Meet the cybersecurity start-up backed by a host of tech CEOs
Confluera was founded by Juniper, Rubrik and Oracle engineers and came out of stealth with $9m investment
Real-time cybersecurity start-up Confluera plans to use its $9m (£7.4m) Series A funding from high-profile investors to build its product and go to market, CEO Abhijit Ghosh told CRN.
Ghosh (pictured above, centre), who previously led the engineering team at Juniper Networks, co-founded the company last year with Rubrik CEO Bipul Sinha and former Oracle and LinkedIn architect Niloy Mukherjee.
Palo Alto-based Confluera describes itself as "combining machine comprehended threat detection with accurately tracked activity trails to stop cyberattacks in real time".
It came out of stealth earlier this month with a host of high-profile investors including Lane Bess, former CEO of Palo Alto Networks; Frank Slootman, former chief exec at ServiceNow; and Ravi Mhatre, founder of private equity firm Lightspeed Venture Partners.

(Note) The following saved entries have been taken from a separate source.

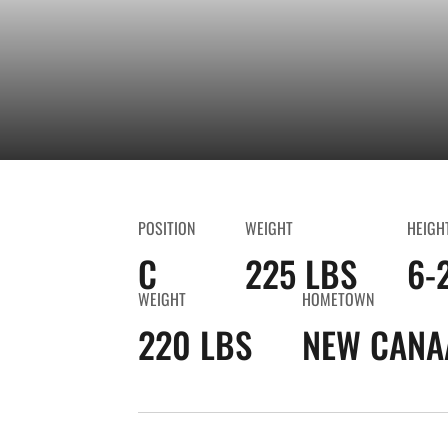
POSITION
WEIGHT
HEIGH
C
225 LBS
6-
WEIGHT
HOMETOWN
220 LBS
NEW CANA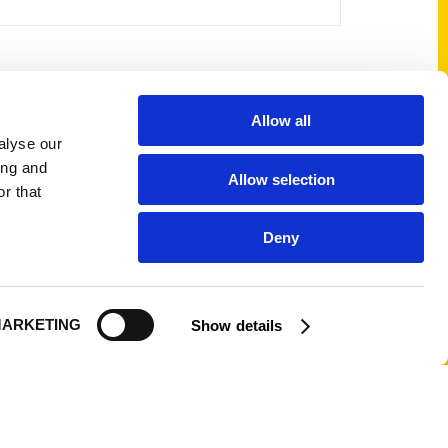
Shop Links
Allow all
alyse our
Cart
ing and
Allow selection
Shop
r that
My Account
Deny
Logout
ARKETING
Show details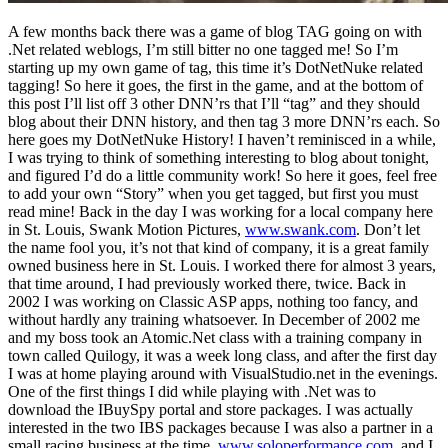
A few months back there was a game of blog TAG going on with
.Net related weblogs, I’m still bitter no one tagged me! So I’m
starting up my own game of tag, this time it’s DotNetNuke related
tagging! So here it goes, the first in the game, and at the bottom of
this post I’ll list off 3 other DNN’rs that I’ll “tag” and they should
blog about their DNN history, and then tag 3 more DNN’rs each. So
here goes my DotNetNuke History! I haven’t reminisced in a while,
I was trying to think of something interesting to blog about tonight,
and figured I’d do a little community work! So here it goes, feel free
to add your own “Story” when you get tagged, but first you must
read mine! Back in the day I was working for a local company here
in St. Louis, Swank Motion Pictures,
www.swank.com
. Don’t let
the name fool you, it’s not that kind of company, it is a great family
owned business here in St. Louis. I worked there for almost 3 years,
that time around, I had previously worked there, twice. Back in
2002 I was working on Classic ASP apps, nothing too fancy, and
without hardly any training whatsoever. In December of 2002 me
and my boss took an Atomic.Net class with a training company in
town called Quilogy, it was a week long class, and after the first day
I was at home playing around with VisualStudio.net in the evenings.
One of the first things I did while playing with .Net was to
download the IBuySpy portal and store packages. I was actually
interested in the two IBS packages because I was also a partner in a
small racing business at the time,
www.soloperformance.com
, and I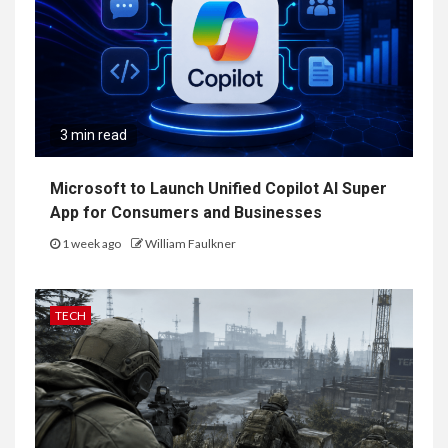
3 min read
Microsoft to Launch Unified Copilot AI Super
App for Consumers and Businesses
1 week ago
William Faulkner
TECH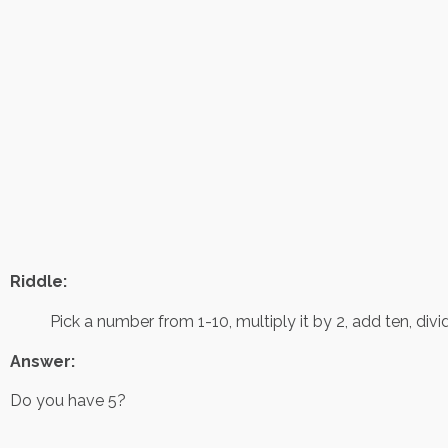
Riddle:
Pick a number from 1-10, multiply it by 2, add ten, di
Answer:
Do you have 5?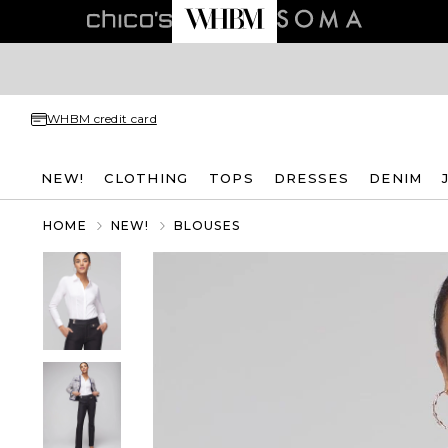
WHBM credit card
NEW!
CLOTHING
TOPS
DRESSES
DENIM
HOME
NEW!
BLOUSES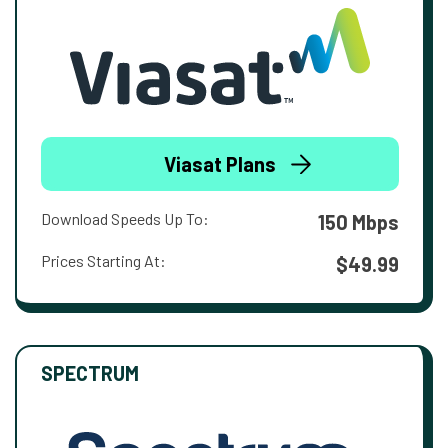
Viasat Plans
Download Speeds Up To:
150 Mbps
Prices Starting At:
$49.99
SPECTRUM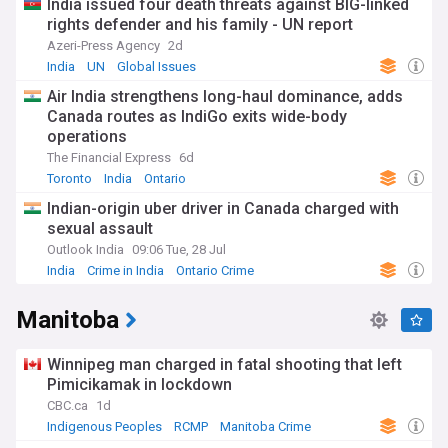
India issued four death threats against BIG-linked
rights defender and his family - UN report
Azeri-Press Agency
2d
India
UN
Global Issues
Air India strengthens long-haul dominance, adds
Canada routes as IndiGo exits wide-body
operations
The Financial Express
6d
Toronto
India
Ontario
Indian-origin uber driver in Canada charged with
sexual assault
Outlook India
09:06 Tue, 28 Jul
India
Crime in India
Ontario Crime
Manitoba
Winnipeg man charged in fatal shooting that left
Pimicikamak in lockdown
CBC.ca
1d
Indigenous Peoples
RCMP
Manitoba Crime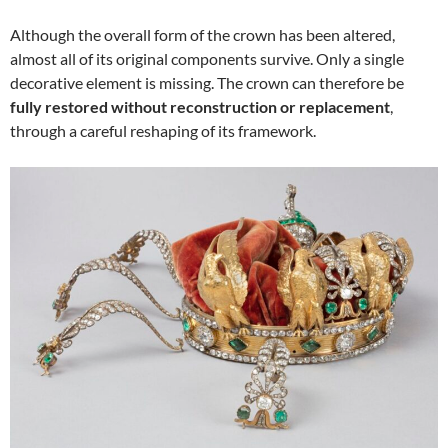
Although the overall form of the crown has been altered,
almost all of its original components survive. Only a single
decorative element is missing. The crown can therefore be
fully restored without reconstruction or replacement
,
through a careful reshaping of its framework.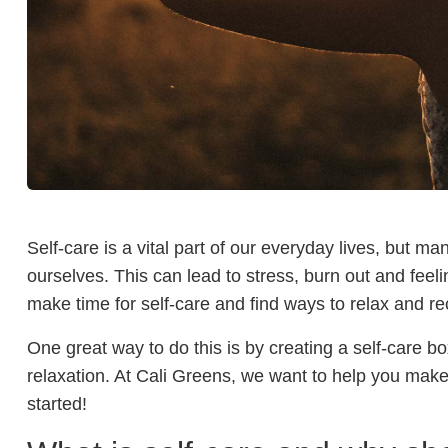
Self-care is a vital part of our everyday lives, but ma
ourselves. This can lead to stress, burn out and feel
make time for self-care and find ways to relax and r
One great way to do this is by creating a self-care bo
relaxation. At Cali Greens, we want to help you make
started!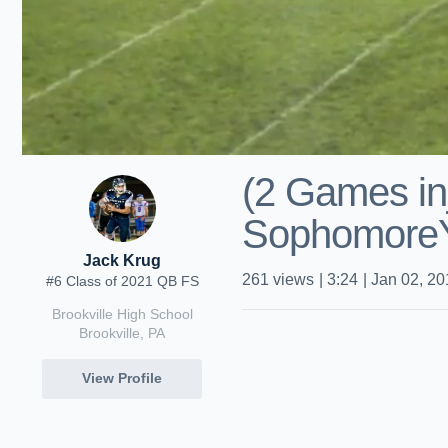
(2 Games in
Sophomore
Jack Krug
261
views
|
3:24
|
Jan 02, 20
#6 Class of 2021 QB FS
Brookville High School
Brookville, PA
View Profile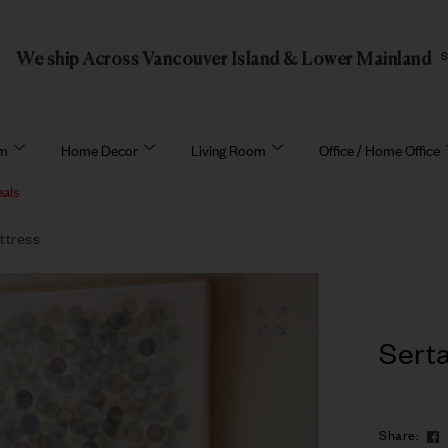
We ship Across Vancouver Island & Lower Mainland
om
Home Decor
Living Room
Office / Home Office
eals
ttress
Serta
Share: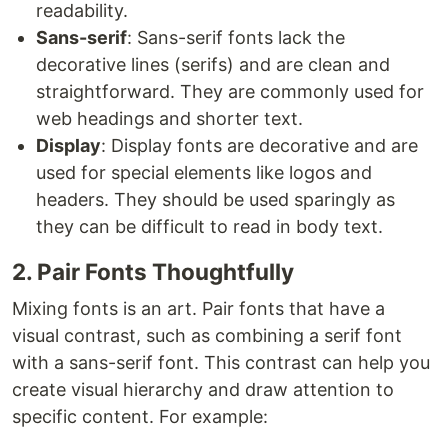
readability.
Sans-serif
: Sans-serif fonts lack the
decorative lines (serifs) and are clean and
straightforward. They are commonly used for
web headings and shorter text.
Display
: Display fonts are decorative and are
used for special elements like logos and
headers. They should be used sparingly as
they can be difficult to read in body text.
2. Pair Fonts Thoughtfully
Mixing fonts is an art. Pair fonts that have a
visual contrast, such as combining a serif font
with a sans-serif font. This contrast can help you
create visual hierarchy and draw attention to
specific content. For example:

John Thompson, chairman of Microsoft's board and former Symantec CEO, also invested in the start-up when he was approached as he agreed with Confluera's founders that there was a need for a product like this in the market.
"As we look into the security space, you find that there are several point solutions and it was very clear that these are not enough to catch advanced attackers as they're making progress in enterprise infrastructure," Ghosh explained.
"We wanted to address this challenge of how visibility from different security solutions and the insights that are coming out of them need to be combined in a holistic way.
"The current paradigm of trying to figure out something more by post-fact analysis is not working and we want to bring a real-time aspect to be able to combine these insights to figure out how an attack is progressing."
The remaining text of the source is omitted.